"El asesinato de un capo revela el poder de las ‘narcobarbies’ en Ecuador: el oscuro mundo de las muñecas de la mafia"

El asesinato de Stalin Olivero Vargas, conocido como “Marino”, en enero de 2026, en una lujosa urbanización de Samborondón, Ecuador, no solo representa un nuevo acto de violencia vinculado al crimen organizado, sino que también pone en la mira el papel de mujeres jóvenes en este contexto, comúnmente referidas como “narcobabies” o “muñecas de la mafia”.
Tras el suceso, el enfoque de la opinión pública se centró en el círculo personal de Marino. Se difundieron imágenes y videos de mujeres disfrutando de lujos, como viajes y autos de alta gama, muchas de ellas relacionadas sentimentalmente con él. Esta narrativa ha simplificado su papel, viéndolas como meros accesorios. No obstante, estudios policiales y periodísticos indican que estas mujeres desempeñan funciones activas en economías criminales, involucrándose en el lavado de activos, ocultamiento de bienes y administración de propiedades, lo que demuestra que su rol no es simplemente decorativo.

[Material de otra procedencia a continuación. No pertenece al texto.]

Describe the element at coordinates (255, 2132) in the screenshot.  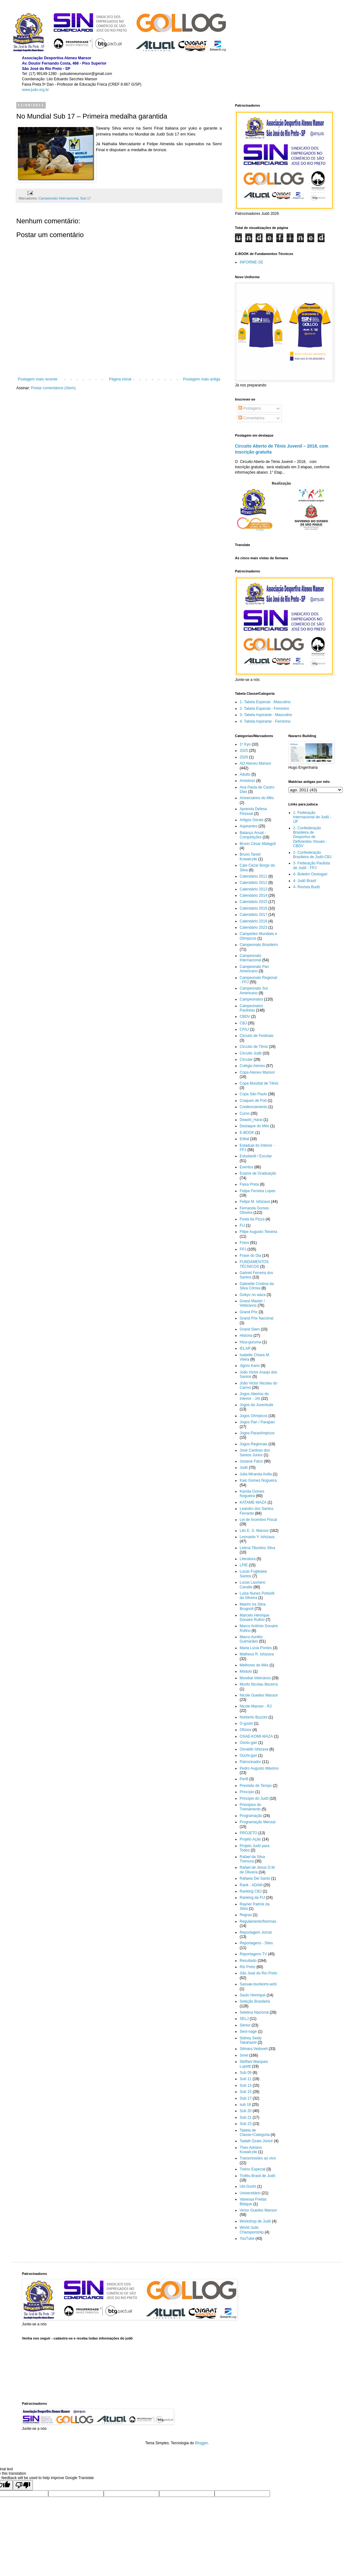 I see `Tabela de Classe+Categoria` at that location.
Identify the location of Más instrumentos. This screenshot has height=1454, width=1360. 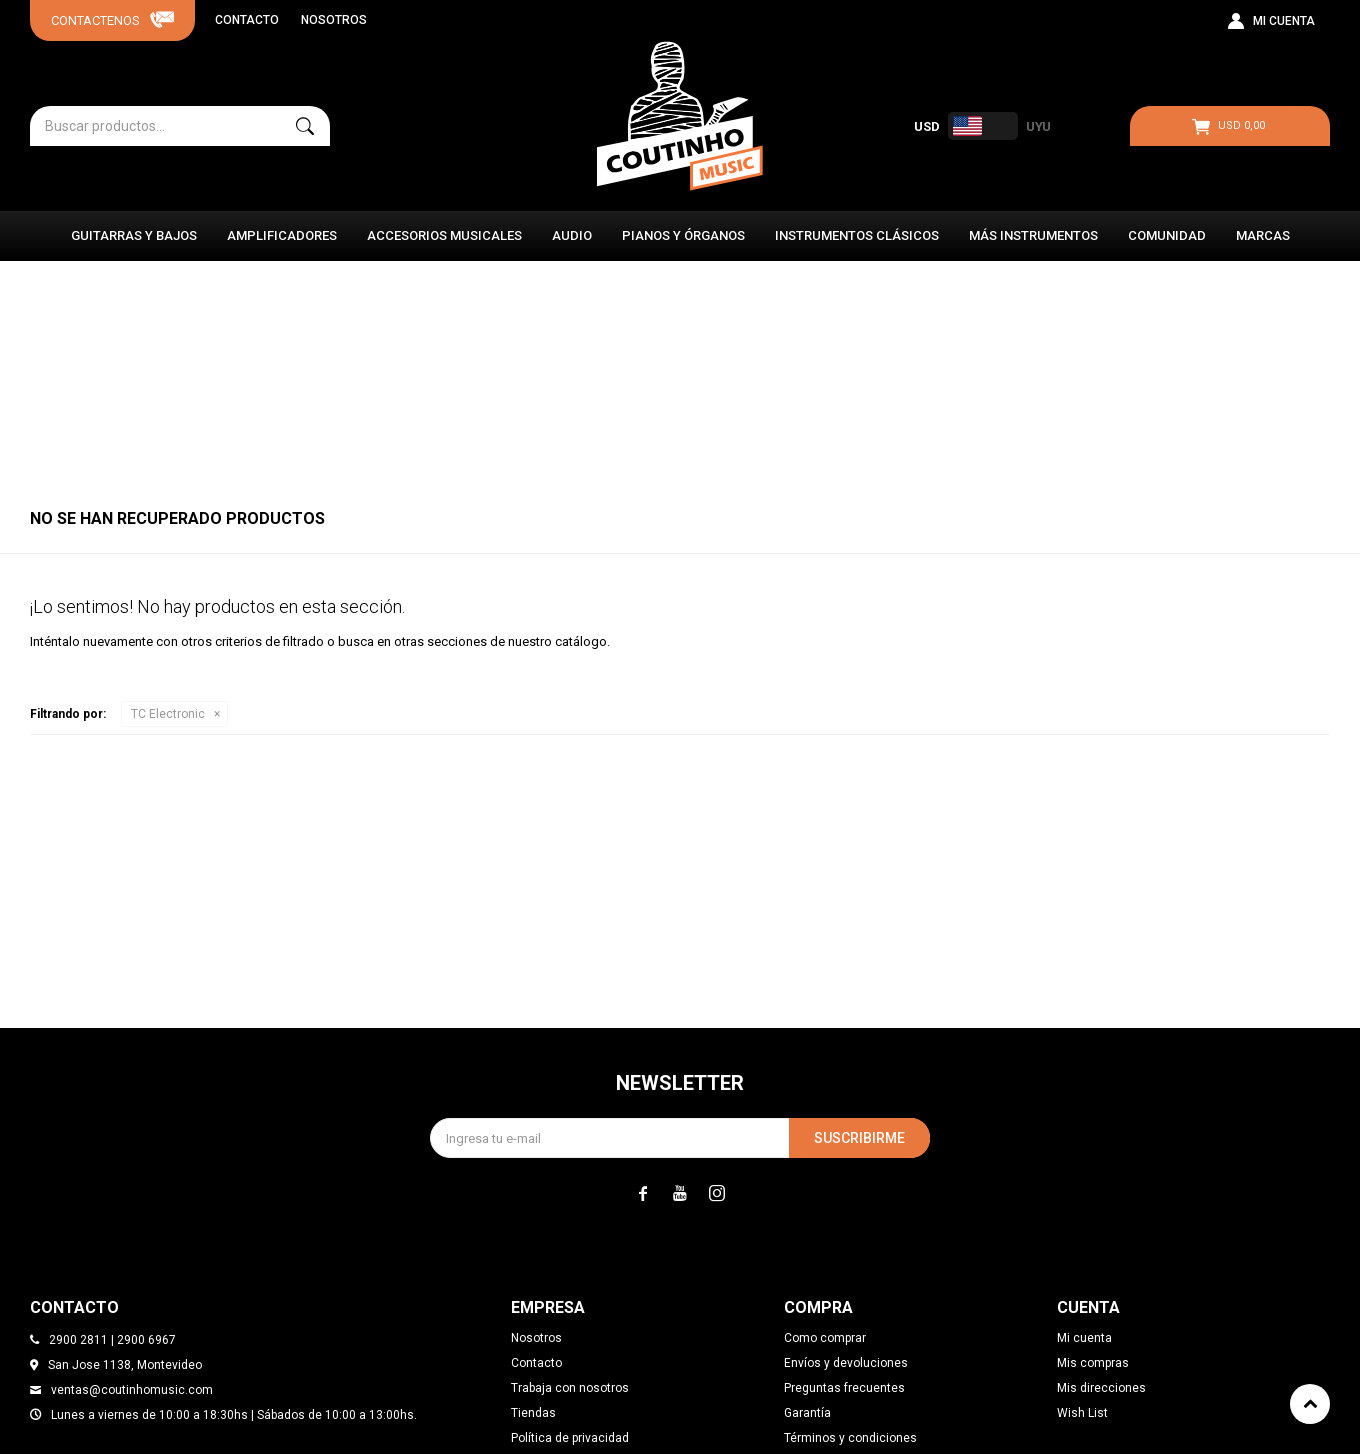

La situación de Marino es reveladora. Luego de su muerte, se identificaron empresas y propiedades a nombre de personas cercanas, como familiares y parejas. Este comportamiento es típico en el narcotráfico; los líderes criminales suelen transferir bienes a individuos sin antecedentes legales, frecuentemente mujeres jóvenes con apariencia de legitimidad social.
El uso de mujeres en estas estructuras no es casual. Se aprovechan estereotipos de género para desviar sospechas. Aquellas vinculadas al entretenimiento, la moda y estilos de vida aspiracionales se convierten en fachadas que facilitan operaciones como la apertura de empresas y la compra de bienes, lo que es vital para el funcionamiento del crimen organizado.
Desde un enfoque de género, esta realidad demanda un análisis profundo. Las narcobabies no son ni víctimas pasivas ni mujeres empoderadas en el sentido convencional. Aunque ejercen algunas decisiones, están restringidas por estructuras patriarcales, donde el poder masculino prevalece y la violencia se usa como medio de control.
Este fenómeno resalta la complejidad del rol de mujeres en el narcotráfico, evidencia del entrelazado de la criminalidad con dinámicas sociales y económicas actuales.